I took some time off during January and one of the things I enjoyed was catching up on the articles and blog posts that were piling up. One thing in particular that I spent time on was Windows Phone 8. A lot of new apps have hit the market and there’s also some pretty amazing uses of technology to power the user experience.
One of the blogs I stumbled across actually dates back to early December, but it does such a great job of explaining the technologies behind the Windows Phone 8 keyboard that I thought it was worth sharing again. Jason Grieves is a program manager on Windows Phone 8 and he takes you under the hood of Word Flow, the predictive keyboard technology in Windows Phone 8.
The team that built Word Flow went to great lengths to provide a dictionary that reflects the way people talk. They reviewed more than 2.5 billion words in the English language and boiled that list down to the 600,000 that are most common. They also used a lot of data to build up an understanding of the words people typically use when texting or sending an e-mail from their phone.
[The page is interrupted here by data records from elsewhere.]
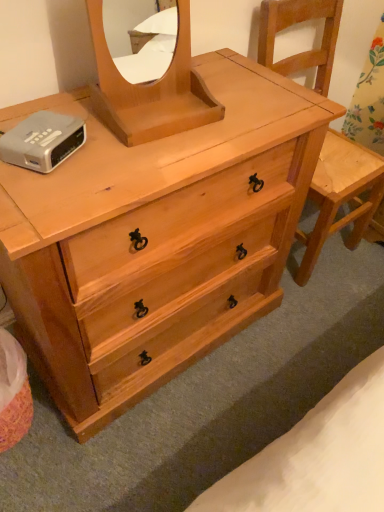 Question: Which is correct: silver metallic alarm clock at upper left is inside natural wood mirror at center, or outside of it?

Choices:
 (A) outside
 (B) inside

Answer: (A)

Question: Considering the positions of silver metallic alarm clock at upper left and natural wood mirror at center in the image, is silver metallic alarm clock at upper left taller or shorter than natural wood mirror at center?

Choices:
 (A) short
 (B) tall

Answer: (A)

Question: Estimate the real-world distances between objects in this image. Which object is farther from the natural wood mirror at center?

Choices:
 (A) natural wood chair at right
 (B) silver metallic alarm clock at upper left
 (C) natural wood dresser at center

Answer: (A)

Question: Estimate the real-world distances between objects in this image. Which object is farther from the natural wood mirror at center?

Choices:
 (A) natural wood dresser at center
 (B) natural wood chair at right
 (C) silver metallic alarm clock at upper left

Answer: (B)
But Jason and his team took it one step further: Using machine learning technology they gave the dictionary the ability to learn which words the owner of that phone is likely to use. Every time you send a text or e-mail, it’s developing a keener understanding of how you communicate. Word Flow uses that knowledge to improve the accuracy of its word suggestions and corrections. And it uses that same knowledge to adjust the size of the keys you’re most likely to hit next--a pretty cool feature that Microsoft Research had a hand in.